Эльфы Толкина, например, безусловно, магические существа — недаром
Но, по Толкину, в мифологическом времени существуют не только эльфы. Саурон, темный властелин, тоже обитает в мифологическом времени, мало того, стремится загнать туда все Средиземье. Ведь основа его власти — магия, а магия способна существовать только в мифологическом времени. С разрушением магии Средиземье неизбежно встанет на путь исторического прогресса. Саурону в таком времени места не будет, но и эльфам тоже. Они, впрочем, как силы положительные, предпочитают просто покинуть Средиземье.
Историческое время представляют народы Запада, принадлежащие к разным социальным формациям, из которых самые «продвинутые», как ни странно, хоббиты. Неудивительно, что у Толкина именно они служат одновременно двигателем сюжета и залогом исторического пути развития, который в конце концов выберет Средиземье. В Шире уже есть полиция, губернатор, выборные должности и даже музей… Путешествие на Восток для хоббитов — еще и путешествие в прошлое, поскольку они, последовательно сталкиваясь со все более и более древними историческими формами, в конце концов попадают в сказку, вернее, в миф — сначала к эльфам, а потом к Саурону.
Саурон и эльфы — две стороны мифологического времени, светлая и темная. Светлая связана с нашими надеждами на «добрую» магию, мечтой о Золотом веке и жизни в гармонии с природой. Потенциальное бессмертие эльфов тоже является прерогативой светлой стороны мифа — где нет движения времени, там, в принципе, нет и смерти. Саурон — темная сторона мифа, торжество смерти в мире, где нет жизни (обратная сторона бессмертия).
В нашей, настоящей, земной истории обе стороны мифологического времени были спаяны так прочно, что отличить «хорошее» от «плохого» не представлялось возможным — весьма вероятно, что таких понятий на определенном отрезке истории человечества не было и вовсе. Возможно, их заменяли понятия «подобающее» и «неподобающее» («должное» и «недолжное»), то есть традиция заменяла этику.
Разумеется, существование в историческом времени отнюдь не является залогом благоденствия человечества.
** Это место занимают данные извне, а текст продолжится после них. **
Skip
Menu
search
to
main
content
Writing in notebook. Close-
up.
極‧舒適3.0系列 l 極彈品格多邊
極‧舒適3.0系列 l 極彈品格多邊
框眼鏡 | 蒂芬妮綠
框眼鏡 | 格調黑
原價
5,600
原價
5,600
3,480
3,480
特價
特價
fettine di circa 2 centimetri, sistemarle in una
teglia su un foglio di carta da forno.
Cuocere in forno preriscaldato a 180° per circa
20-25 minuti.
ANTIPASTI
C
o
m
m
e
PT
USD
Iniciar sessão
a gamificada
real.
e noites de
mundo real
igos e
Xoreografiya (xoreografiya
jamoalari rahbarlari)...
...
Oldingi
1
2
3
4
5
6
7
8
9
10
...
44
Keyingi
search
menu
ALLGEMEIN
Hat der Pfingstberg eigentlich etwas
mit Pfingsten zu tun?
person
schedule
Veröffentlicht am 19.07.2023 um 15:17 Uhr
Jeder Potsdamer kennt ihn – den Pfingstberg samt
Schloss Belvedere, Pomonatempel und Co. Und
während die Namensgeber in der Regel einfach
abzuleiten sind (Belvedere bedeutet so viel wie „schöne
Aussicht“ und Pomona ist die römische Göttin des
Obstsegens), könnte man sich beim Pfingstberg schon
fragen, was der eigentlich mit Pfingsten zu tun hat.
Толкиновский Саруман, чтобы отомстить хоббитам — убийцам мифа, наглядно продемонстрировал им возможности исторического прогресса…
Ведь что он, в сущности, сделал? Форсировал ход событий, устроив в Шире промышленную революцию, экологическую катастрофу и фашистскую диктатуру!
Тем не менее вся интрига фэнтези, начиная с «Дочери короля Эльфландии» лорда Дансени, где «безвременье Эльфландии», как волна, накатывает на пределы «ведомых нам полей», закручивается вокруг столкновения мифологического и исторического времени, заканчиваясь победой времени исторического. В принципе, это понятно — победи время мифологическое, рассказывать было бы, в общем-то, не о чем. Сюжет бы либо шел по кругу, либо распался на бессвязные элементы (как и само существование).
Кстати, если искать примеры описания мифа внутри мифа, то именно такое, циклическое, время без прорыва во время историческое попытался воспроизвести в своих сагах об Элрике и Коруме Серебряной Руке Майкл Муркок. События там предопределены изначально, и герой, даже сопротивляясь им, раз за разом, во всевозможных своих воплощениях приводит свою судьбу все к тому же неизбежному финалу, а далекое прошлое оборачивается столь же отдаленным будущим.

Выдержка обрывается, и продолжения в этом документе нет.